[Extracted page text data]
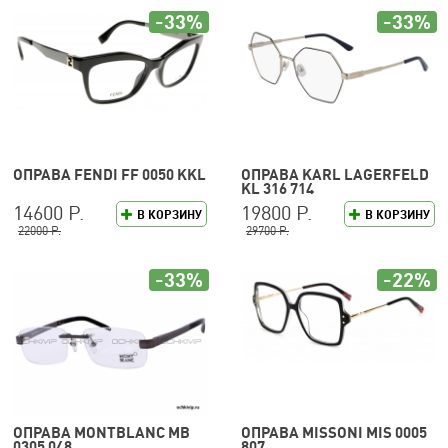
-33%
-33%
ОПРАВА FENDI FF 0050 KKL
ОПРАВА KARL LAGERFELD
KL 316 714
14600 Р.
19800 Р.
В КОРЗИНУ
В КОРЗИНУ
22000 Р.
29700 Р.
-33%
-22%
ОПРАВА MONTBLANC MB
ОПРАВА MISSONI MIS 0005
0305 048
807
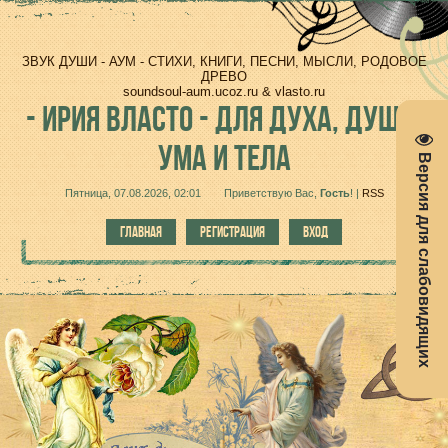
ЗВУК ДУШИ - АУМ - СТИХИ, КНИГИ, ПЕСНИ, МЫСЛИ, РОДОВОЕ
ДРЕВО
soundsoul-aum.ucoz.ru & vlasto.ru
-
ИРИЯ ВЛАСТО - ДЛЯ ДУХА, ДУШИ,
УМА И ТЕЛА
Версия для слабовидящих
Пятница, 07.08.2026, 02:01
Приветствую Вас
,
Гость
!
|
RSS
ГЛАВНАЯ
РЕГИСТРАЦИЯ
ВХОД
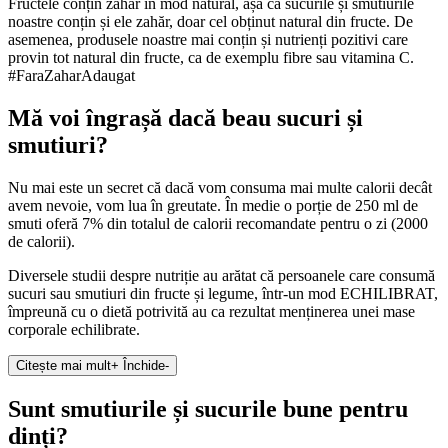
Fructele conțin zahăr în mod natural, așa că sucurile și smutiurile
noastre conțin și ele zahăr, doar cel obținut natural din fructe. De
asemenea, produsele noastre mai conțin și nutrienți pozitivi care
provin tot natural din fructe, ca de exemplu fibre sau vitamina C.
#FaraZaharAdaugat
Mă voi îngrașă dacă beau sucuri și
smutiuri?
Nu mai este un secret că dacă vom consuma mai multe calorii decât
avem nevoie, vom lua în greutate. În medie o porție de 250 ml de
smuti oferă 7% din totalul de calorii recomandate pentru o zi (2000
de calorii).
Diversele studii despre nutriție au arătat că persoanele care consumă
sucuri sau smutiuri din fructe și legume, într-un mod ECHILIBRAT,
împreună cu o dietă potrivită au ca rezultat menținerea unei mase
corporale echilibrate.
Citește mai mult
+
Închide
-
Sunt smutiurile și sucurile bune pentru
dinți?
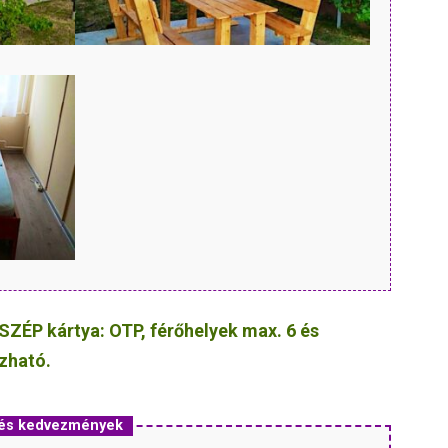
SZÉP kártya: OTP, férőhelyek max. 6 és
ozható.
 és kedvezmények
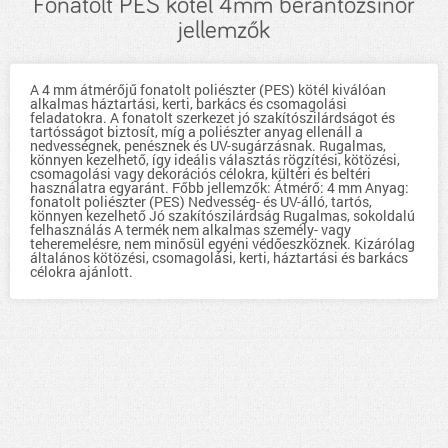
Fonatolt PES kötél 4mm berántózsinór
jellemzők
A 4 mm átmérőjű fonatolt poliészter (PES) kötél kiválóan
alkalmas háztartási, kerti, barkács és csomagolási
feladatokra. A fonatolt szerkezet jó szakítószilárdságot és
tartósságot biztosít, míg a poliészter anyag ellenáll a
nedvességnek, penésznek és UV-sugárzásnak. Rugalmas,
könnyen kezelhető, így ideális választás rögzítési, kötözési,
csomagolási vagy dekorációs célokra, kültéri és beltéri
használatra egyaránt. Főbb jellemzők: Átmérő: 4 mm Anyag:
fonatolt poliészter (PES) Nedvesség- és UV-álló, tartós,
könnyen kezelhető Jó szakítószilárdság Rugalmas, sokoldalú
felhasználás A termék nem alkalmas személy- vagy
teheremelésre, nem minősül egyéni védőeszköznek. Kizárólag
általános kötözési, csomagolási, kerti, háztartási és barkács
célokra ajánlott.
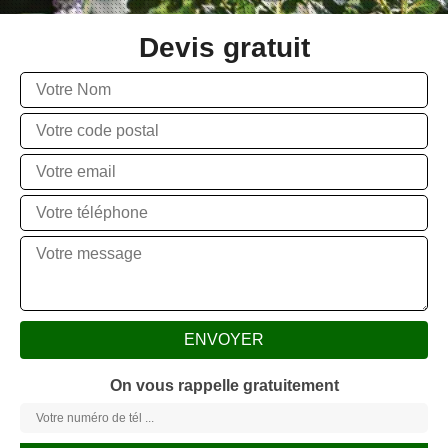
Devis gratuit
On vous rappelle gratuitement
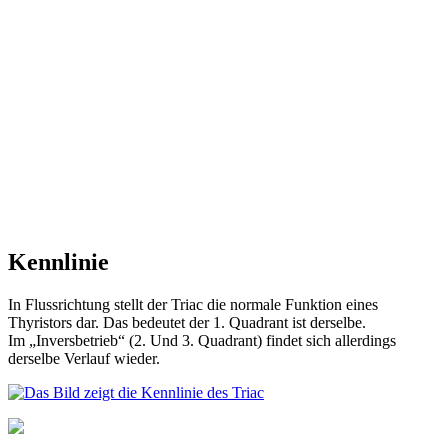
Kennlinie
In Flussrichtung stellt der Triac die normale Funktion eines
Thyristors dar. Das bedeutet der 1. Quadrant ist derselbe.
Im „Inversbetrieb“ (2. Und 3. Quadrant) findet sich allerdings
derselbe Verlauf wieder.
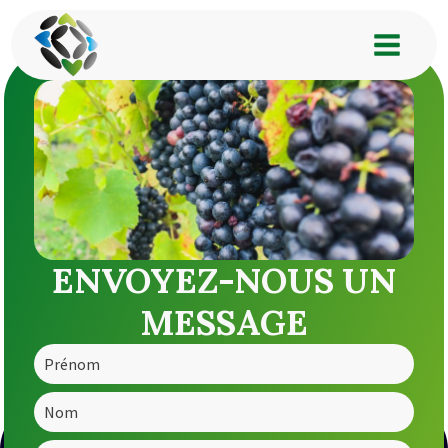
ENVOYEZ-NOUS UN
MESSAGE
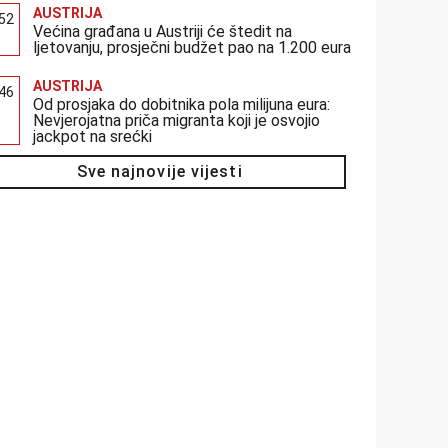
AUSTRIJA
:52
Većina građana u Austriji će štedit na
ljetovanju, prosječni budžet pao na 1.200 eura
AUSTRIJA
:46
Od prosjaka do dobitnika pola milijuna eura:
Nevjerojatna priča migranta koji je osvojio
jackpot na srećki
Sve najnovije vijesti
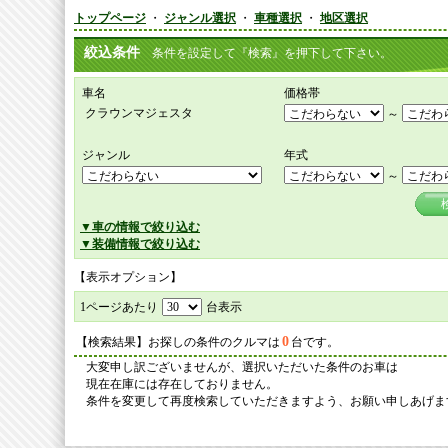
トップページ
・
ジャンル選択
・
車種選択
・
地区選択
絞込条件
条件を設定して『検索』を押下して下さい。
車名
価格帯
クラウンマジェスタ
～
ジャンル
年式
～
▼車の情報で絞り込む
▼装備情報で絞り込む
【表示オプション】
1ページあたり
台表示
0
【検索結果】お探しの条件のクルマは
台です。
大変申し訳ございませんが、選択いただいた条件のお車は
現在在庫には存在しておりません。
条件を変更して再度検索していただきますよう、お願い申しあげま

▸ **The task**
Which lines hold the word "kötél"? Return all of them from the records above.

▸ **Written response**
Fonatolt PES kötél 4mm berántózsinór
A 4 mm átmérőjű fonatolt poliészter (PES) kötél kiválóan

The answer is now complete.